:: Material for this task ::

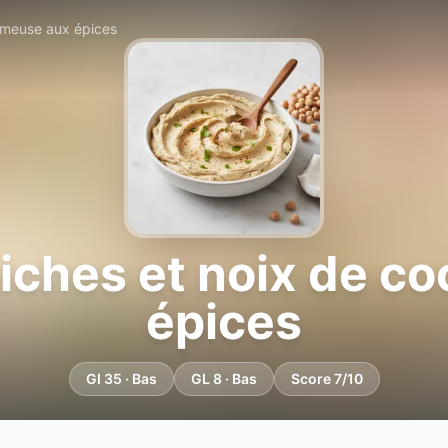
rémeuse aux épices
hiches et noix de c
épices
GI 35 · Bas
GL 8 · Bas
Score 7/10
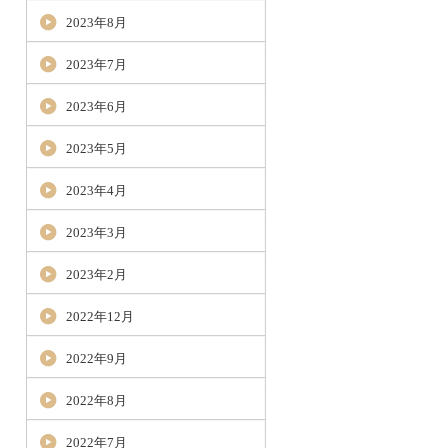
2023年8月
2023年7月
2023年6月
2023年5月
2023年4月
2023年3月
2023年2月
2022年12月
2022年9月
2022年8月
2022年7月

:::

[Try it]
Since the pictures are not wanted, write out the rest of the data exactly as it reads.

[Response area]
rémeuse aux épices
hiches et noix de c
épices
GI 35 · Bas
GL 8 · Bas
Score 7/10
2023年8月
2023年7月
2023年6月
2023年5月
2023年4月
2023年3月
2023年2月
2022年12月
2022年9月
2022年8月
2022年7月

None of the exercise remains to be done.